Sponsorship Speech: HB 303 (Security of Tenure Bill)
Rep. Kaka J. Bag-ao
December 8, 2010 / Committee on Labor and Employment
The right to security of tenure is a sacred Constitutional right. It is embodied in Section 3, Article XIII of the 1987 Constitution which mandates that the State shall afford full protection to labor and declares that all workers shall be entitled to security of tenure. This right was also enthroned in our local legislation under Article 279 of the Labor Code.
Despite the protective mantle of the Constitution and existing statutes, this right is still the most frequently assaulted right of Filipino workers.

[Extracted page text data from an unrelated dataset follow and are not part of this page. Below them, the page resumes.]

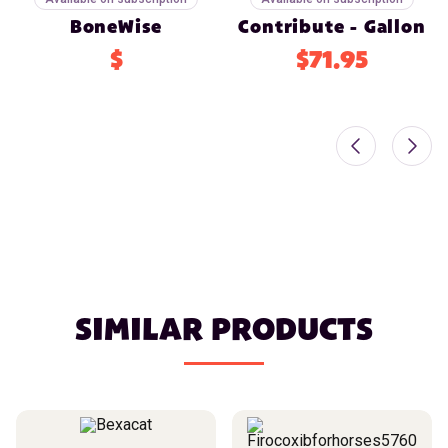
BoneWise
Contribute - Gallon
$
$71.95
SIMILAR PRODUCTS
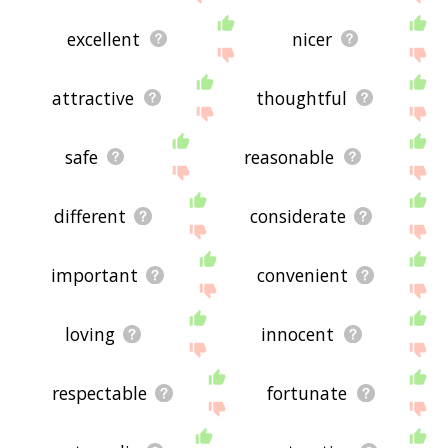
excellent
nicer
attractive
thoughtful
safe
reasonable
different
considerate
important
convenient
loving
innocent
respectable
fortunate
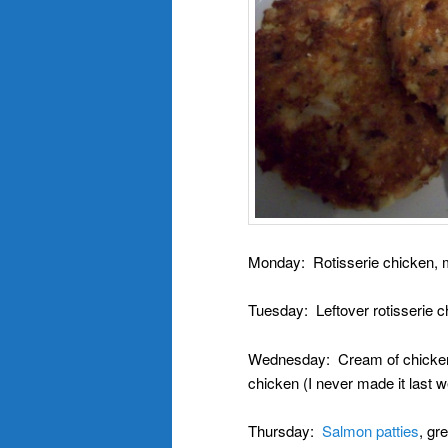
Monday: Rotisserie chicken, 
Tuesday: Leftover rotisserie c
Wednesday: Cream of chicken &
chicken (I never made it last 
Thursday:
Salmon patties
, gr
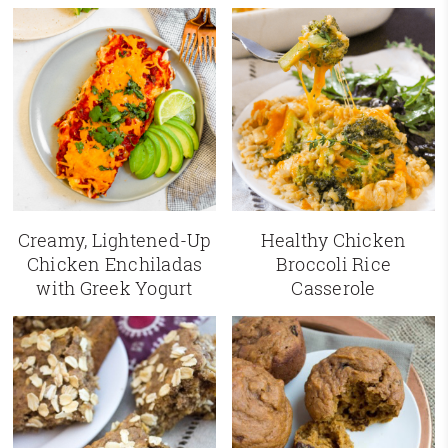
Creamy, Lightened-Up
Healthy Chicken
Chicken Enchiladas
Broccoli Rice
with Greek Yogurt
Casserole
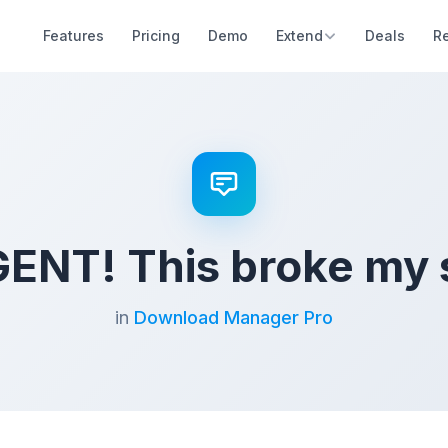
Features
Pricing
Demo
Extend
Deals
R
ENT! This broke my s
in
Download Manager Pro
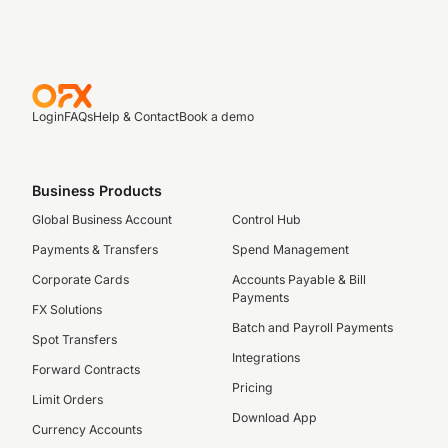
Login
FAQs
Help & Contact
Book a demo
Business Products
Global Business Account
Control Hub
Payments & Transfers
Spend Management
Corporate Cards
Accounts Payable & Bill
Payments
FX Solutions
Batch and Payroll Payments
Spot Transfers
Integrations
Forward Contracts
Pricing
Limit Orders
Download App
Currency Accounts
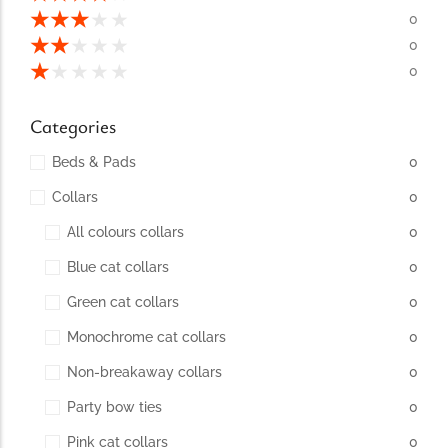
conventions for pets, particularly cats,...
★
★
★
★
★
0
★
★
★
★
★
0
★
★
★
★
★
0
Categories
Beds & Pads
0
Collars
0
All colours collars
0
Blue cat collars
0
Ginger Cat Appreciation Day:…
Green cat collars
0
Introduction to Ginger Cat Appreciation Day Ginger Cat
Appreciation Day, celebrated annually...
Monochrome cat collars
0
Non-breakaway collars
0
Party bow ties
0
Pink cat collars
0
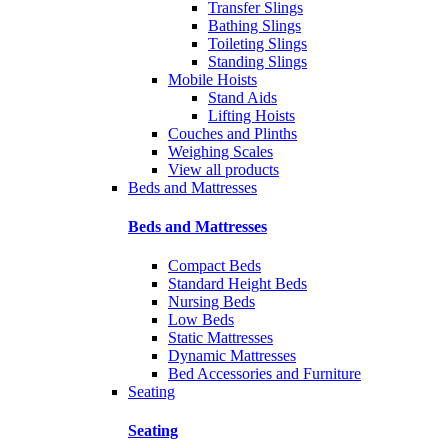
Transfer Slings
Bathing Slings
Toileting Slings
Standing Slings
Mobile Hoists
Stand Aids
Lifting Hoists
Couches and Plinths
Weighing Scales
View all products
Beds and Mattresses
Beds and Mattresses
Compact Beds
Standard Height Beds
Nursing Beds
Low Beds
Static Mattresses
Dynamic Mattresses
Bed Accessories and Furniture
Seating
Seating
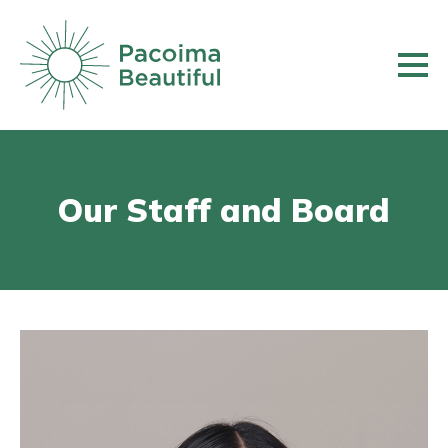
Skip
to
main
content
Our Staff and Board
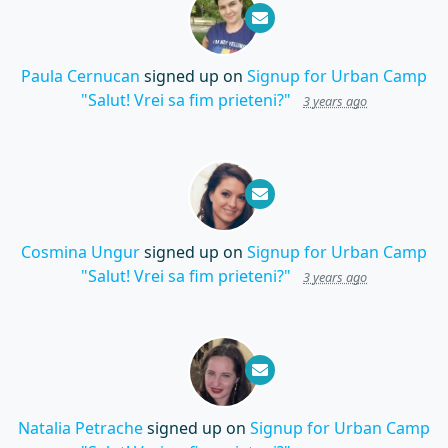
Paula Cernucan
signed up on
Signup for Urban Camp
"Salut! Vrei sa fim prieteni?"
3 years ago
Cosmina Ungur
signed up on
Signup for Urban Camp
"Salut! Vrei sa fim prieteni?"
3 years ago
Natalia Petrache
signed up on
Signup for Urban Camp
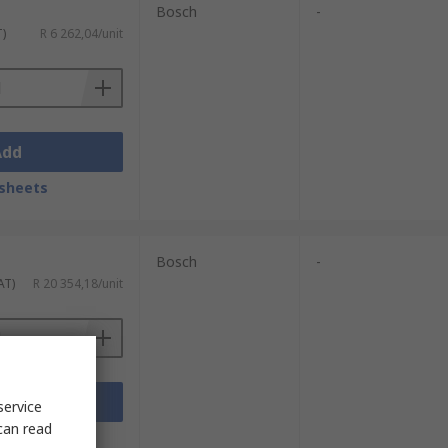
Bosch
-
T)
R 6 262,04/unit
Add
sheets
Bosch
-
AT)
R 20 354,18/unit
Add
service
can read
sheets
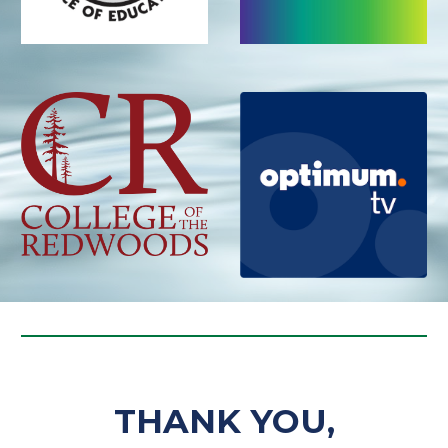
THANK YOU,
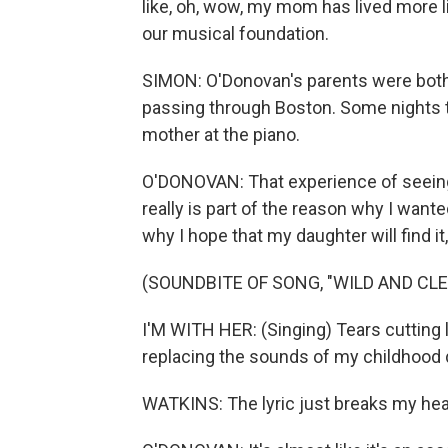
like, oh, wow, my mom has lived more lif
our musical foundation.
SIMON: O'Donovan's parents were bot
passing through Boston. Some nights 
mother at the piano.
O'DONOVAN: That experience of seeing 
really is part of the reason why I wan
why I hope that my daughter will find it,
(SOUNDBITE OF SONG, "WILD AND CLE
I'M WITH HER: (Singing) Tears cutting 
replacing the sounds of my childhood 
WATKINS: The lyric just breaks my hea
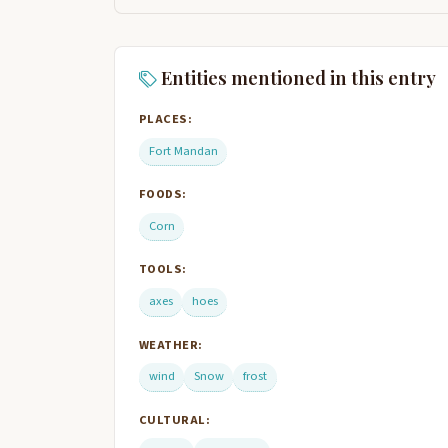
Entities mentioned in this entry
PLACES:
Fort Mandan
FOODS:
Corn
TOOLS:
axes
hoes
WEATHER:
wind
Snow
frost
CULTURAL:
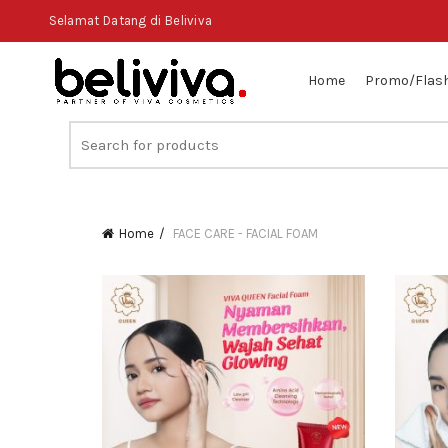
Selamat Datang di Beliviva
Home
Promo/Flash
Search
for:
Home
FACE CARE - FACIAL FOAM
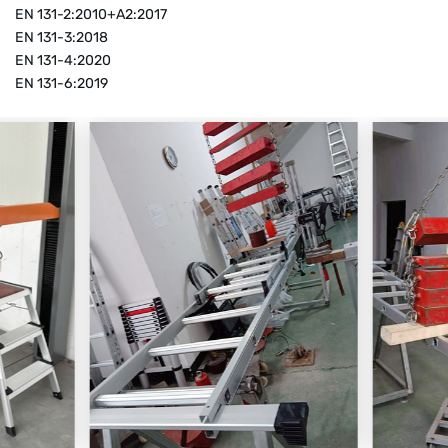
EN 131-2:2010+A2:2017
EN 131-3:2018
EN 131-4:2020
EN 131-6:2019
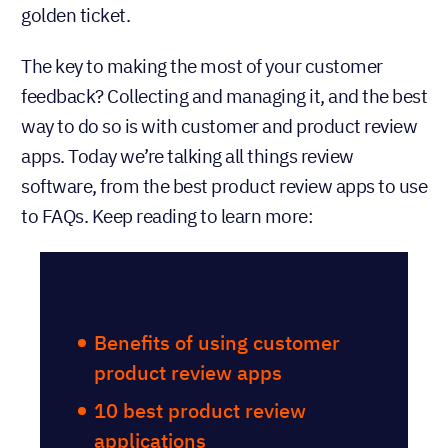
golden ticket.
The key to making the most of your customer
feedback? Collecting and managing it, and the best
way to do so is with customer and product review
apps. Today we’re talking all things review
software, from the best product review apps to use
to FAQs. Keep reading to learn more:
Table of Contents
Benefits of using customer
product review apps
10 best product review
applications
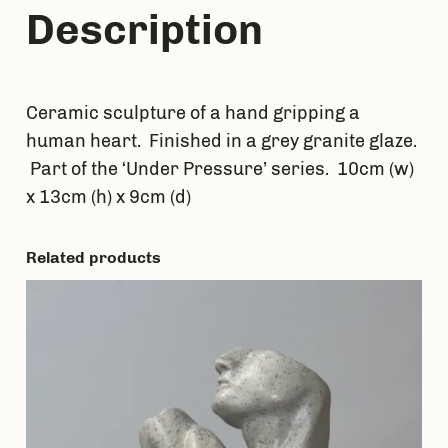
Description
Ceramic sculpture of a hand gripping a
human heart. Finished in a grey granite glaze.
Part of the ‘Under Pressure’ series. 10cm (w)
x 13cm (h) x 9cm (d)
Related products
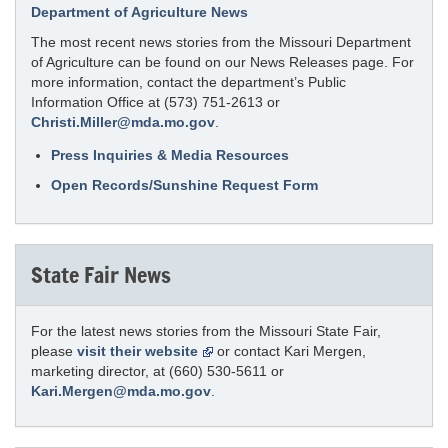
Department of Agriculture News
The most recent news stories from the Missouri Department
of Agriculture can be found on our News Releases page. For
more information, contact the department’s Public
Information Office at (573) 751-2613 or
Christi.Miller@mda.mo.gov
.
Press Inquiries & Media Resources
Open Records/Sunshine Request Form
State Fair News
For the latest news stories from the Missouri State Fair,
please
visit their website
or contact Kari Mergen,
marketing director, at (660) 530-5611 or
Kari.Mergen@mda.mo.gov
.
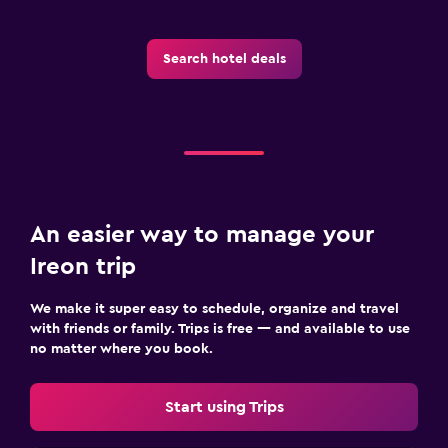
Search hotel deals
An easier way to manage your
Ireon trip
We make it super easy to schedule, organize and travel
with friends or family. Trips is free — and available to use
no matter where you book.
Start using Trips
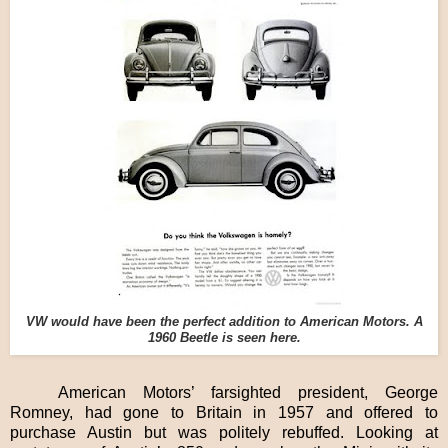
VW would have been the perfect addition to American Motors. A
1960 Beetle is seen here.
American Motors’ farsighted president, George
Romney, had gone to Britain in 1957 and offered to
purchase Austin but was politely rebuffed. Looking at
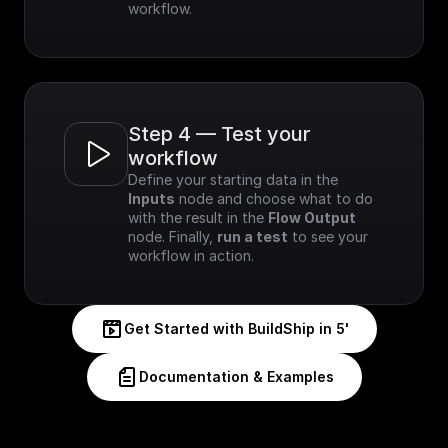
workflow.
Step 4 — Test your 
workflow
Define your starting data in the 
Inputs
 node and choose what to do 
with the result in the 
Flow Output
node. Finally, 
run a test
 to see your 
workflow in action.
Get Started with BuildShip in 5'
Documentation & Examples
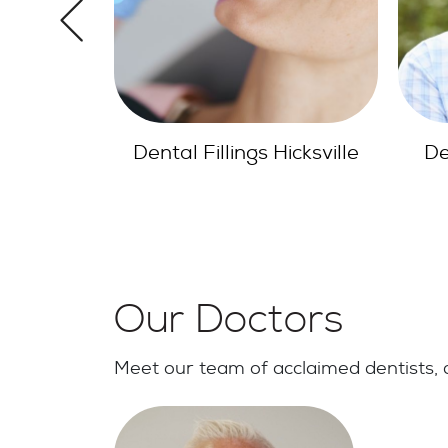
icksville
Dentures Hicksville NY
Den
Our Doctors
Meet our team of acclaimed dentists, d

In the guise of broad management prerogatives, corporations are now given the liberty to indiscriminately lay-off a glaring number of its workers by the mere expedient of invoking subcontractualization. Sadly, this is the current trend in the business sector. Our Filipino workers are being made vulnerable to unnecessary and unscrupulous subcontracting. At the risk of losing their bread and butter, they settle with intermittent and short term employments and content themselves in living on a mere hand-to-mouth existence.
As lawmakers, it is our duty to strengthen the protective walls around the hard earned right to security of tenure guaranteed by the Constitution. To achieve this, we need a more defined and restricted procedure for subcontracting to ensure that the prerogative of the management to subcontract, as an aspect of property right, will be balanced with the right of the Filipino workers to security of tenure and to a decent living. This is in keeping with the principle echoed throughout our laws that labor is not merely an economic factor and a means of production but is an integral part of the core of human dignity, and ultimately, the achievement of social justice.
House Bill 303, or the ACT STRENGTHENING THE SECURITY OF TENURE OF WORKERS IN THE PRIVATE SECTOR, while recognizing subcontracting as a valid business practice, is a viable step in regulating unjustified subcontracting. It aims to achieve equilibrium where both the rights of the workers and employers are placed at the same degree.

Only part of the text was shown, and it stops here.